Tetap tenang, menjaga ritme dan kecepatan dengan baik. Menyerang dengan intensitas tinggi. Bertahan dengan solid. Di sisi lain, Axelsen terkadang terlalu memaksa untuk mengunci poin. Ternyata, Lee sudah tegak berdiri meladeni segala upaya Axelsen.
Pertandingan panjang di game pertama berkesudahan dengan skor 30-29. Adrenalin para peggemar mereka tentu diobok-obok. Saya pun demikian. Hampir belum pernah terjadi pertandingan berkesudahan dengan skor itu. Rupanya itu menjadi titik maksimal yang tak bisa dijaga dengan selisih dua poin.

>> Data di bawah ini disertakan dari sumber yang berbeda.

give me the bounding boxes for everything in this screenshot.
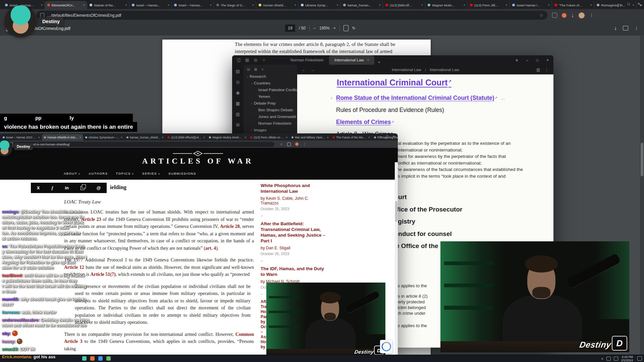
file-tree-item[interactable]: Ben Shapiro Debate: [244, 107, 297, 113]
close-icon[interactable]: ×: [393, 135, 394, 138]
reading-mode-icon[interactable]: ▥: [536, 67, 540, 72]
tab-close-icon[interactable]: ×: [368, 136, 370, 139]
chat-username[interactable]: ss:: [2, 244, 8, 249]
note-link[interactable]: Elements of Crimes: [336, 116, 391, 128]
browser-tab[interactable]: (113) Penn Jillette on wh...×: [248, 134, 289, 140]
extension-badge-icon[interactable]: [562, 13, 567, 18]
file-tree-item[interactable]: ›Images: [244, 127, 297, 133]
folder-icon[interactable]: ▤: [245, 58, 249, 62]
linkedin-icon[interactable]: in: [65, 185, 69, 190]
browser-tab[interactable]: Human Shield...×: [256, 1, 299, 9]
browser-tab[interactable]: Ukraine Symp...×: [299, 1, 341, 9]
browser-tab[interactable]: (113) Penn Jilli...×: [468, 1, 510, 9]
new-note-tab-button[interactable]: +: [378, 60, 380, 65]
fit-page-icon[interactable]: [343, 25, 348, 31]
file-tree-item[interactable]: ⌄Research: [244, 73, 297, 80]
site-logo-wordmark[interactable]: ARTICLES OF WAR: [0, 157, 398, 166]
file-tree-item[interactable]: Norman Finkelstein: [244, 120, 297, 127]
chat-username[interactable]: tearBlood:: [2, 273, 23, 278]
chat-username[interactable]: mann55:: [2, 297, 19, 302]
tab-close-icon[interactable]: ×: [379, 3, 381, 7]
tab-close-icon[interactable]: ×: [168, 3, 169, 7]
close-icon[interactable]: ×: [547, 58, 549, 62]
files-icon[interactable]: ▤: [236, 69, 240, 74]
notification-center-icon[interactable]: [637, 356, 642, 361]
bookmark-star-icon[interactable]: ☆: [539, 13, 543, 18]
address-bar[interactable]: …/what-is-and-is-not-human-shielding/: [6, 142, 274, 147]
chat-username[interactable]: hussy:: [2, 339, 15, 344]
related-article-title[interactable]: White Phosphorus and International Law: [261, 183, 326, 194]
file-tree-item[interactable]: Israel Palestine Conflict: [244, 86, 297, 93]
canvas-icon[interactable]: ▦: [236, 101, 240, 106]
close-icon[interactable]: ×: [638, 2, 640, 6]
browser-tab[interactable]: (113) [Mild effects][volu...×: [166, 134, 207, 140]
tab-close-icon[interactable]: ×: [210, 3, 212, 7]
tab-close-icon[interactable]: ×: [367, 55, 369, 65]
browser-tab[interactable]: Wagner Mutiny timeline...×: [207, 134, 248, 140]
page-scrollbar[interactable]: [395, 162, 398, 358]
browser-tab[interactable]: Israel – Hamas...×: [172, 1, 214, 9]
mute-tab-icon[interactable]: [552, 13, 557, 18]
tab-close-icon[interactable]: ×: [245, 136, 246, 139]
browser-tab[interactable]: Ukraine Symposium – M...×: [83, 134, 124, 140]
tab-close-icon[interactable]: ×: [327, 136, 329, 139]
file-tree-item[interactable]: Jones and Greenwald D...: [244, 113, 297, 120]
tray-expand-icon[interactable]: ∧: [601, 357, 603, 360]
tab-close-icon[interactable]: ×: [125, 3, 127, 7]
chat-username[interactable]: Erick.montana:: [2, 355, 32, 359]
taskbar-app-icon[interactable]: [106, 356, 111, 361]
page-number-input[interactable]: 19: [285, 24, 295, 32]
related-article-author[interactable]: by Kevin S. Coble, John C. Tramazzo: [261, 196, 326, 205]
zoom-level[interactable]: 195%: [319, 26, 330, 31]
tab-close-icon[interactable]: ×: [121, 136, 122, 139]
tab-close-icon[interactable]: ×: [590, 3, 592, 7]
tab-close-icon[interactable]: ×: [162, 136, 164, 139]
display-icon[interactable]: [606, 357, 611, 361]
mute-tab-icon[interactable]: [287, 142, 291, 146]
file-tree-item[interactable]: Yemen: [244, 93, 297, 100]
sidebar-toggle-icon[interactable]: ◫: [237, 58, 240, 62]
minimize-icon[interactable]: –: [618, 2, 620, 6]
volume-icon[interactable]: [614, 357, 618, 361]
tab-close-icon[interactable]: ×: [337, 3, 338, 7]
browser-tab[interactable]: The Siege of G...×: [214, 1, 256, 9]
print-icon[interactable]: [623, 26, 628, 31]
tab-close-icon[interactable]: ×: [41, 3, 43, 7]
browser-tab[interactable]: hamas_human...×: [341, 1, 383, 9]
more-icon[interactable]: ⋮: [634, 26, 639, 31]
browser-tab[interactable]: (113) [Mild eff...×: [383, 1, 425, 9]
tab-close-icon[interactable]: ×: [38, 136, 40, 139]
nav-item-submissions[interactable]: SUBMISSIONS: [168, 172, 196, 175]
nav-item-topics[interactable]: TOPICS∨: [116, 172, 135, 175]
scrollbar-thumb[interactable]: [395, 201, 397, 222]
profile-avatar[interactable]: [579, 12, 585, 18]
browser-tab[interactable]: Statute of the...×: [87, 1, 129, 9]
email-icon[interactable]: @: [97, 185, 101, 190]
tab-close-icon[interactable]: ×: [548, 3, 550, 7]
nav-item-about[interactable]: ABOUT∨: [64, 172, 81, 175]
inline-link[interactable]: art. 4: [205, 246, 216, 251]
bookmark-icon[interactable]: ☆: [262, 58, 266, 62]
forward-icon[interactable]: →: [311, 67, 315, 72]
daily-note-icon[interactable]: ▥: [236, 112, 240, 117]
breadcrumb-segment[interactable]: International Law: [392, 68, 421, 72]
facebook-icon[interactable]: f: [52, 185, 53, 191]
tab-close-icon[interactable]: ×: [464, 3, 465, 7]
copy-link-icon[interactable]: [80, 186, 85, 190]
browser-tab[interactable]: Human Shields in Intern...×: [42, 134, 83, 140]
minimize-icon[interactable]: –: [380, 135, 381, 138]
browser-tab[interactable]: Israel – Hamas...×: [129, 1, 172, 9]
window-menu-icon[interactable]: ∨: [516, 58, 518, 62]
maximize-icon[interactable]: □: [386, 135, 388, 138]
graph-icon[interactable]: ◉: [236, 90, 239, 95]
menu-kebab-icon[interactable]: ⋮: [589, 13, 594, 18]
browser-tab[interactable]: The Future of the West B...×: [331, 134, 372, 140]
chat-username[interactable]: smax23:: [2, 347, 19, 352]
browser-tab[interactable]: hamas_human_shields.pdf×: [124, 134, 166, 140]
more-options-icon[interactable]: ⋮: [545, 67, 549, 72]
address-bar[interactable]: …/default/files/ElementsOfCrimesEng.pdf …: [36, 11, 547, 20]
menu-kebab-icon[interactable]: ⋮: [303, 142, 306, 146]
browser-tab[interactable]: Israel-Hamas I...×: [510, 1, 552, 9]
scrollbar-thumb[interactable]: [641, 143, 643, 176]
browser-tab[interactable]: ElementsOfCri...×: [45, 1, 87, 9]
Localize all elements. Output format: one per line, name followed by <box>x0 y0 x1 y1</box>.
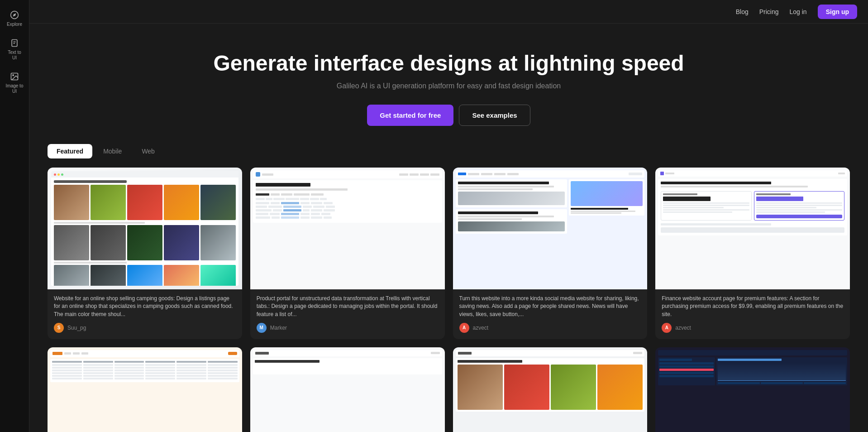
image-icon <box>10 72 19 82</box>
tab-mobile[interactable]: Mobile <box>94 144 131 158</box>
hero-title: Generate interface designs at lightning … <box>48 51 850 76</box>
sidebar-item-image-to-ui[interactable]: Image to UI <box>2 67 27 99</box>
sidebar-image-to-ui-label: Image to UI <box>5 83 24 94</box>
login-link[interactable]: Log in <box>790 8 807 15</box>
card-author-finance: A azvect <box>662 323 844 333</box>
card-homesteader[interactable]: Real estate listings dashboard with prop… <box>48 347 242 432</box>
card-desc-trellis: Product portal for unstructured data tra… <box>257 295 439 318</box>
trellis-logo-icon <box>256 172 260 177</box>
avatar-trellis: M <box>257 323 267 333</box>
card-info-bio: Turn this website into a more kinda soci… <box>453 289 648 339</box>
gallery-grid: Website for an online shop selling campi… <box>29 168 868 432</box>
see-examples-button[interactable]: See examples <box>459 105 530 126</box>
card-preview-trading <box>655 347 850 432</box>
card-camping[interactable]: Website for an online shop selling campi… <box>48 168 242 339</box>
hero-section: Generate interface designs at lightning … <box>29 24 868 144</box>
avatar-finance: A <box>662 323 672 333</box>
card-info-trellis: Product portal for unstructured data tra… <box>250 289 445 339</box>
card-camping3[interactable]: Camping food products with featured imag… <box>453 347 648 432</box>
card-info-finance: Finance website account page for premium… <box>655 289 850 339</box>
avatar-initials-trellis: M <box>260 325 263 330</box>
card-author-camping: S Suu_pg <box>54 323 236 333</box>
tab-web[interactable]: Web <box>133 144 164 158</box>
card-preview-camping <box>48 168 242 289</box>
compass-icon <box>10 10 19 20</box>
top-navigation: Blog Pricing Log in Sign up <box>29 0 868 24</box>
hero-buttons: Get started for free See examples <box>48 105 850 126</box>
sidebar-item-text-to-ui[interactable]: Text to UI <box>2 34 27 65</box>
card-author-trellis: M Marker <box>257 323 439 333</box>
main-content: Generate interface designs at lightning … <box>29 0 868 432</box>
get-started-button[interactable]: Get started for free <box>367 105 453 126</box>
card-desc-bio: Turn this website into a more kinda soci… <box>459 295 641 318</box>
category-tabs: Featured Mobile Web <box>29 144 868 168</box>
author-name-bio: azvect <box>473 325 489 331</box>
card-preview-camping2 <box>250 347 445 432</box>
signup-button[interactable]: Sign up <box>818 5 857 19</box>
hero-subtitle: Galileo AI is a UI generation platform f… <box>48 82 850 90</box>
svg-marker-1 <box>13 13 16 16</box>
text-cursor-icon <box>10 38 19 48</box>
card-author-bio: A azvect <box>459 323 641 333</box>
author-name-trellis: Marker <box>270 325 287 331</box>
finance-logo-icon <box>660 172 664 175</box>
svg-point-5 <box>13 75 14 76</box>
card-bio-finance[interactable]: Turn this website into a more kinda soci… <box>453 168 648 339</box>
card-finance-pro[interactable]: Finance website account page for premium… <box>655 168 850 339</box>
author-name-camping: Suu_pg <box>67 325 86 331</box>
card-preview-trellis <box>250 168 445 289</box>
card-preview-camping3 <box>453 347 648 432</box>
avatar-camping: S <box>54 323 64 333</box>
sidebar: Explore Text to UI Image to UI <box>0 0 29 432</box>
card-info-camping: Website for an online shop selling campi… <box>48 289 242 339</box>
card-preview-finance <box>655 168 850 289</box>
card-desc-camping: Website for an online shop selling campi… <box>54 295 236 318</box>
sidebar-item-explore[interactable]: Explore <box>2 5 27 32</box>
card-preview-bio <box>453 168 648 289</box>
card-preview-homesteader <box>48 347 242 432</box>
card-trellis[interactable]: Product portal for unstructured data tra… <box>250 168 445 339</box>
author-name-finance: azvect <box>675 325 691 331</box>
sidebar-text-to-ui-label: Text to UI <box>5 50 24 61</box>
tab-featured[interactable]: Featured <box>48 144 92 158</box>
avatar-initials-finance: A <box>665 325 668 330</box>
avatar-initials-camping: S <box>57 325 61 330</box>
card-camping2[interactable]: Camping food online shop variant with pr… <box>250 347 445 432</box>
card-desc-finance: Finance website account page for premium… <box>662 295 844 318</box>
avatar-bio: A <box>459 323 469 333</box>
pricing-link[interactable]: Pricing <box>759 8 779 15</box>
blog-link[interactable]: Blog <box>736 8 749 15</box>
avatar-initials-bio: A <box>463 325 466 330</box>
sidebar-explore-label: Explore <box>7 22 22 27</box>
card-trading[interactable]: Trading and Arbitrage platform with dark… <box>655 347 850 432</box>
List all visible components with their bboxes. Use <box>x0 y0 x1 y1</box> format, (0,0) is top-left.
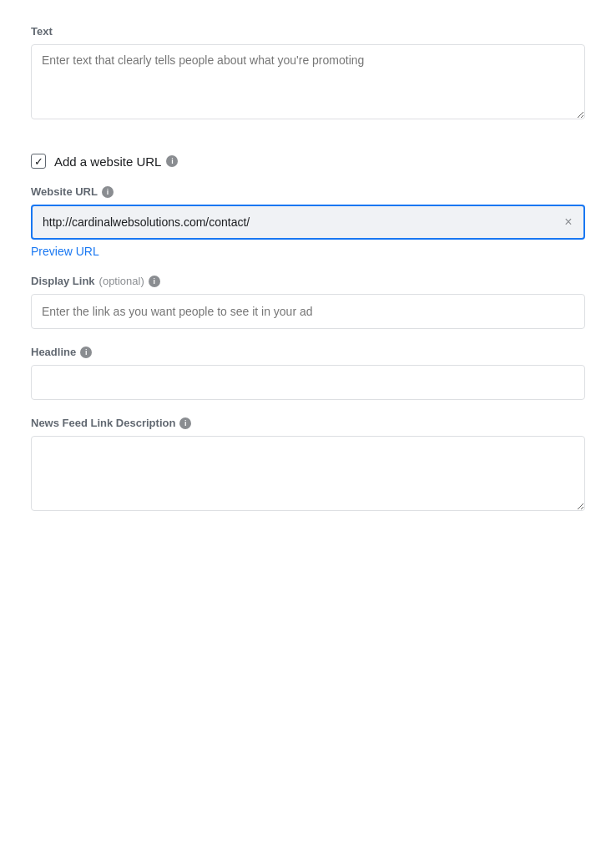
headline-label-text: Headline <box>31 346 76 358</box>
website-url-input[interactable] <box>31 205 585 240</box>
text-section: Text <box>31 25 585 122</box>
display-link-label: Display Link (optional) i <box>31 275 585 287</box>
website-url-label: Website URL i <box>31 185 585 198</box>
clear-icon: × <box>564 215 572 230</box>
website-url-info-icon[interactable]: i <box>102 186 114 198</box>
add-website-url-checkbox[interactable]: ✓ <box>31 154 46 169</box>
add-website-url-label: Add a website URL i <box>54 154 178 169</box>
headline-info-icon[interactable]: i <box>80 347 92 358</box>
display-link-label-text: Display Link <box>31 275 95 287</box>
display-link-section: Display Link (optional) i <box>31 275 585 329</box>
preview-url-link[interactable]: Preview URL <box>31 245 99 258</box>
news-feed-info-icon[interactable]: i <box>179 417 191 429</box>
website-url-label-text: Website URL <box>31 185 98 198</box>
add-website-url-row: ✓ Add a website URL i <box>31 154 585 169</box>
news-feed-section: News Feed Link Description i <box>31 417 585 514</box>
news-feed-label: News Feed Link Description i <box>31 417 585 429</box>
add-website-url-info-icon[interactable]: i <box>166 155 178 167</box>
text-label-text: Text <box>31 25 53 38</box>
website-url-clear-button[interactable]: × <box>560 214 577 230</box>
text-textarea[interactable] <box>31 44 585 119</box>
display-link-optional-text: (optional) <box>99 275 144 287</box>
website-url-section: Website URL i × Preview URL <box>31 185 585 258</box>
news-feed-textarea[interactable] <box>31 436 585 511</box>
display-link-info-icon[interactable]: i <box>149 276 160 287</box>
website-url-input-wrapper: × <box>31 205 585 240</box>
headline-label: Headline i <box>31 346 585 358</box>
checkmark-icon: ✓ <box>34 156 43 167</box>
text-label: Text <box>31 25 585 38</box>
news-feed-label-text: News Feed Link Description <box>31 417 175 429</box>
display-link-input[interactable] <box>31 294 585 329</box>
headline-input[interactable] <box>31 365 585 400</box>
headline-section: Headline i <box>31 346 585 400</box>
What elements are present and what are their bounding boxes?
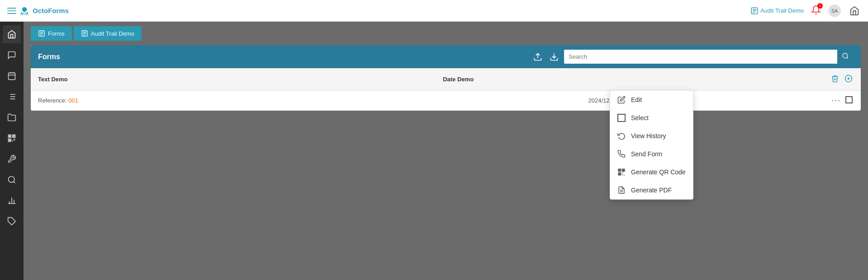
search-icon [842, 52, 849, 60]
sidebar-item-home[interactable] [3, 25, 21, 43]
svg-rect-22 [13, 135, 14, 137]
puzzle-icon [7, 217, 16, 226]
svg-rect-8 [9, 73, 15, 79]
sidebar-item-search-list[interactable] [3, 171, 21, 189]
calendar-icon [7, 71, 16, 80]
avatar[interactable]: SA [828, 5, 841, 17]
breadcrumb-forms[interactable]: Forms [31, 26, 72, 41]
notification-count: 1 [817, 3, 823, 9]
forms-table: Text Demo Date Demo [31, 68, 861, 111]
sidebar-item-calendar[interactable] [3, 67, 21, 85]
sidebar-item-chat[interactable] [3, 46, 21, 64]
menu-select-label: Select [631, 114, 649, 121]
add-button[interactable] [844, 74, 854, 85]
cell-date-demo: 2024/12/18 [436, 91, 770, 111]
sidebar-item-puzzle[interactable] [3, 212, 21, 230]
search-box [564, 50, 854, 64]
qr-icon [7, 134, 16, 143]
forms-header-right [531, 50, 854, 64]
menu-item-generate-pdf[interactable]: Generate PDF [610, 181, 693, 199]
svg-line-29 [14, 182, 15, 183]
forms-title: Forms [38, 53, 60, 61]
forms-header: Forms [31, 45, 861, 68]
audit-tab-label: Audit Trail Demo [91, 30, 134, 37]
delete-icon [831, 75, 839, 83]
more-options-button[interactable]: ··· [831, 96, 841, 105]
topnav-right: Audit Trail Demo 1 SA [750, 5, 861, 17]
sidebar-item-folder[interactable] [3, 108, 21, 126]
send-icon [617, 150, 626, 158]
menu-item-send-form[interactable]: Send Form [610, 145, 693, 163]
search-list-icon [7, 175, 16, 184]
svg-rect-1 [7, 10, 16, 11]
delete-all-button[interactable] [830, 74, 840, 85]
svg-line-46 [847, 57, 848, 59]
sidebar-item-chart[interactable] [3, 191, 21, 210]
app-name: OctoForms [33, 7, 69, 14]
octo-icon [19, 5, 30, 16]
hamburger-icon[interactable] [7, 6, 16, 15]
svg-rect-54 [623, 170, 624, 171]
table-header-row: Text Demo Date Demo [31, 68, 861, 91]
audit-tab-icon [81, 30, 88, 37]
search-button[interactable] [837, 50, 854, 64]
breadcrumb-bar: Forms Audit Trail Demo [31, 26, 861, 41]
upload-icon [533, 52, 542, 61]
svg-rect-2 [7, 13, 16, 14]
menu-item-view-history[interactable]: View History [610, 127, 693, 145]
svg-rect-21 [9, 135, 10, 137]
svg-point-45 [843, 53, 848, 58]
audit-trail-link[interactable]: Audit Trail Demo [750, 7, 804, 15]
svg-point-28 [9, 177, 14, 182]
view-button[interactable] [844, 95, 854, 106]
main-content: Forms Audit Trail Demo Forms [24, 22, 868, 280]
app-logo[interactable]: OctoForms [7, 5, 69, 16]
cell-actions: ··· [770, 91, 861, 111]
checkbox-view-icon [845, 96, 853, 103]
menu-item-select[interactable]: Select [610, 109, 693, 127]
home-button[interactable] [848, 5, 861, 17]
topnav: OctoForms Audit Trail Demo 1 SA [0, 0, 868, 22]
home-icon [7, 30, 16, 39]
forms-panel: Forms [31, 45, 861, 111]
table-row: Reference: 001 2024/12/18 ··· [31, 91, 861, 111]
home-nav-icon [849, 6, 859, 16]
reference-link[interactable]: 001 [68, 97, 78, 104]
forms-tab-label: Forms [48, 30, 65, 37]
download-button[interactable] [548, 51, 560, 63]
history-icon [617, 132, 626, 140]
chart-icon [7, 196, 16, 205]
form-icon [750, 7, 759, 15]
menu-generate-qr-label: Generate QR Code [631, 168, 686, 176]
search-input[interactable] [564, 51, 837, 63]
sidebar [0, 22, 24, 280]
chat-icon [7, 51, 16, 60]
download-icon [550, 52, 559, 61]
qr-menu-icon [617, 168, 626, 176]
svg-rect-23 [9, 140, 10, 141]
tool-icon [7, 154, 16, 163]
add-icon [844, 75, 853, 83]
list-icon [7, 92, 16, 101]
menu-generate-pdf-label: Generate PDF [631, 187, 672, 194]
upload-button[interactable] [531, 51, 544, 63]
edit-icon [617, 96, 626, 104]
sidebar-item-qr[interactable] [3, 129, 21, 147]
folder-icon [7, 113, 16, 122]
sidebar-item-list[interactable] [3, 88, 21, 106]
notification-bell[interactable]: 1 [811, 5, 821, 17]
forms-tab-icon [38, 30, 45, 37]
menu-item-edit[interactable]: Edit [610, 91, 693, 109]
audit-trail-label: Audit Trail Demo [760, 7, 804, 14]
svg-rect-53 [619, 170, 620, 171]
svg-point-3 [22, 7, 27, 12]
breadcrumb-audit[interactable]: Audit Trail Demo [74, 26, 142, 41]
menu-item-generate-qr[interactable]: Generate QR Code [610, 163, 693, 181]
sidebar-item-tool[interactable] [3, 150, 21, 168]
menu-edit-label: Edit [631, 96, 642, 103]
cell-text-demo: Reference: 001 [31, 91, 436, 111]
col-text-demo: Text Demo [31, 68, 436, 91]
svg-rect-0 [7, 8, 16, 9]
pdf-icon [617, 186, 626, 194]
menu-view-history-label: View History [631, 132, 666, 140]
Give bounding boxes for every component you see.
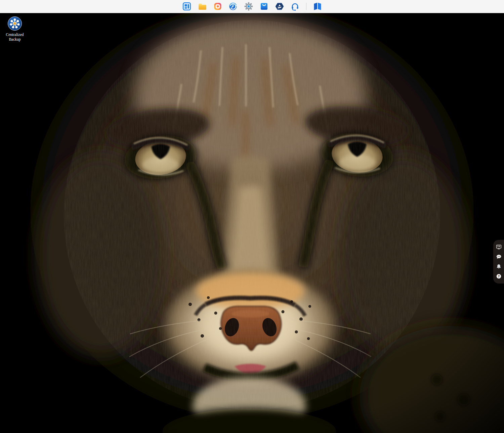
taskbar-helpdesk-button[interactable] [290, 1, 300, 11]
desktop-shortcut-centralized-backup[interactable]: Centralized Backup [2, 16, 28, 42]
dock-chat-button[interactable] [495, 253, 502, 261]
taskbar-file-manager-button[interactable] [197, 1, 207, 11]
taskbar-backup-sync-button[interactable] [228, 1, 238, 11]
chat-bubble-icon [496, 254, 502, 260]
clock-sync-icon [228, 2, 238, 11]
taskbar-media-gallery-button[interactable] [213, 1, 223, 11]
ship-hexagon-icon [275, 2, 284, 11]
monitor-icon [496, 244, 502, 250]
taskbar-app-center-button[interactable] [259, 1, 269, 11]
dock-remote-display-button[interactable] [495, 244, 502, 251]
taskbar-control-panel-button[interactable] [244, 1, 254, 11]
taskbar-main-menu-button[interactable] [182, 1, 192, 11]
dock-help-button[interactable]: ? [495, 272, 502, 280]
main-menu-tiles-icon [182, 2, 192, 11]
taskbar-app-group [182, 1, 323, 11]
centralized-backup-icon [7, 16, 22, 31]
svg-text:?: ? [498, 274, 500, 278]
taskbar-separator [306, 3, 306, 10]
open-book-icon [313, 2, 322, 11]
folder-icon [198, 2, 207, 11]
headset-icon [290, 2, 300, 11]
shortcut-label: Centralized Backup [2, 33, 28, 42]
taskbar-documentation-button[interactable] [312, 1, 323, 11]
gradient-photo-icon [213, 2, 222, 11]
taskbar-container-station-button[interactable] [275, 1, 285, 11]
taskbar [0, 0, 504, 13]
side-dock: ? [493, 240, 504, 284]
wallpaper-lynx-photo [0, 0, 504, 433]
dock-notifications-button[interactable] [495, 263, 502, 270]
question-mark-icon: ? [496, 273, 502, 279]
bell-icon [496, 264, 502, 269]
gear-icon [244, 2, 253, 11]
shopping-bag-icon [259, 2, 269, 11]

Axelsen membalas di set kedua. Tertinggal 14-18, satu-satunya wakil Eropa di partai final mampu memaksa pertandingan ke set ketiga. Sayangnya, Axelsen sudah kehilangan banyak energi. Konsentrasinya sepertinya sudah tersedot habis. Lee pun mengunci pertandingan dengan mudah.
Kemenangan 30-29,20-22, 21-9 mengantar Lee ke podium tertinggi. Lee menjadi pemain tunggal putra kedua Malaysia yang memenangi All England di era Superseries, setelah siapa lagi kalau bukan Chong Wei.
"Saya senang, gembira, sedih; semuanya menjadi satu momen jadi sulit untuk menggambarkan perasaan saat ini," ungkap Lee Zii Jia usai laga kepada BWF.
Lee mengakui salah satu kunci kemenangannya adalah tetap menjaga fokus. Kehilangan sedikit saja konsentrasi akan memberikan keuntungan pada lawan.
"Saya tidak boleh kehilangan fokus, jika tidak, lawan saya akan mengambil keuntungan. Inilah yang saya katakan pada diri sendiri: 'fokus pada setiap poin'. "
Sementara itu, Axelsen mengakui energinya terkuras oleh sejumlah pertandingan panjang sepanjang pekan ini. Kecerobohan dan ketergesaan untuk tidak mengatakan karena jemawa akhirnya menjadi bumerang. Namun ia tidak bisa tidak memberi selamat.
Apapun alasannya, Axelsen tetap harus angkat topi pada Lee Zii Jia. "Saya pikir Lee adalah pemenang yang sah hari ini jadi saya ingin memberi selamat padanya." Sebuah sikap sportif yang layak diapresiasi pula.